··· Given data ···

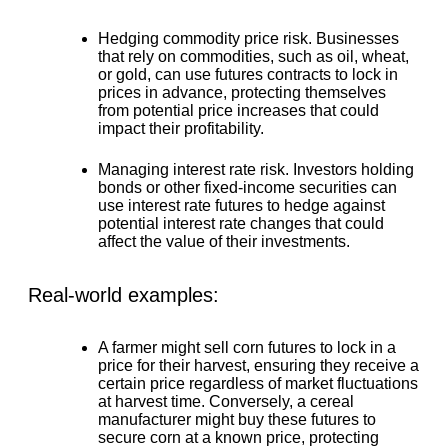
Hedging commodity price risk.
Businesses
that rely on commodities, such as oil, wheat,
or gold, can use futures contracts to lock in
prices in advance, protecting themselves
from potential price increases that could
impact their profitability.
Managing interest rate risk.
Investors holding
bonds or other fixed-income securities can
use interest rate futures to hedge against
potential interest rate changes that could
affect the value of their investments.
Real-world examples:
A farmer might sell corn futures to lock in a
price for their harvest, ensuring they receive a
certain price regardless of market fluctuations
at harvest time. Conversely, a cereal
manufacturer might buy these futures to
secure corn at a known price, protecting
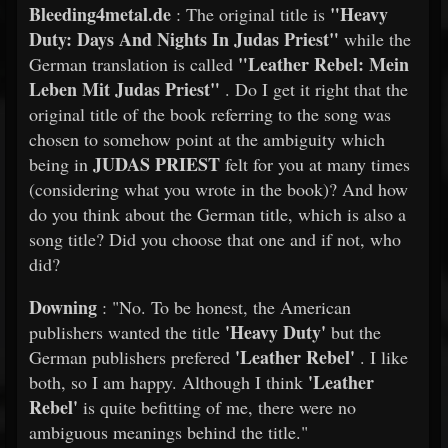
Bleeding4metal.de
"Heavy
: The original title is
Duty: Days And Nights In Judas Priest"
while the
"Leather Rebel: Mein
German translation is called
Leben Mit Judas Priest"
. Do I get it right that the
original title of the book referring to the song was
chosen to somehow point at the ambiguity which
JUDAS PRIEST
being in
felt for you at many times
(considering what you wrote in the book)? And how
do you think about the German title, which is also a
song title? Did you choose that one and if not, who
did?
Downing
: "No. To be honest, the American
'Heavy Duty'
publishers wanted the title
but the
'Leather Rebel'
German publishers prefered
. I like
'Leather
both, so I am happy. Although I think
Rebel'
is quite befitting of me, there were no
ambiguous meanings behind the title."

···

Apart from the pictures, every record must be set down exactly.

Hedging commodity price risk.
Businesses
that rely on commodities, such as oil, wheat,
or gold, can use futures contracts to lock in
prices in advance, protecting themselves
from potential price increases that could
impact their profitability.
Managing interest rate risk.
Investors holding
bonds or other fixed-income securities can
use interest rate futures to hedge against
potential interest rate changes that could
affect the value of their investments.
Real-world examples:
A farmer might sell corn futures to lock in a
price for their harvest, ensuring they receive a
certain price regardless of market fluctuations
at harvest time. Conversely, a cereal
manufacturer might buy these futures to
secure corn at a known price, protecting
Bleeding4metal.de
"Heavy
: The original title is
Duty: Days And Nights In Judas Priest"
while the
"Leather Rebel: Mein
German translation is called
Leben Mit Judas Priest"
. Do I get it right that the
original title of the book referring to the song was
chosen to somehow point at the ambiguity which
JUDAS PRIEST
being in
felt for you at many times
(considering what you wrote in the book)? And how
do you think about the German title, which is also a
song title? Did you choose that one and if not, who
did?
Downing
: "No. To be honest, the American
'Heavy Duty'
publishers wanted the title
but the
'Leather Rebel'
German publishers prefered
. I like
'Leather
both, so I am happy. Although I think
Rebel'
is quite befitting of me, there were no
ambiguous meanings behind the title."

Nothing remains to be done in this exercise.